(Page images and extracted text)

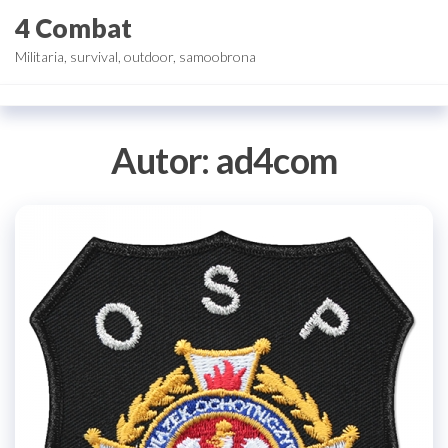
Przejdź
4 Combat
do
Militaria, survival, outdoor, samoobrona
treści
Autor:
ad4com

AIM OF THE EXERCISE: Print every entry exactly as written, without the pictures.

SOLUTION FOR THIS PROBLEM:
Przejdź
4 Combat
do
Militaria, survival, outdoor, samoobrona
treści
Autor:
ad4com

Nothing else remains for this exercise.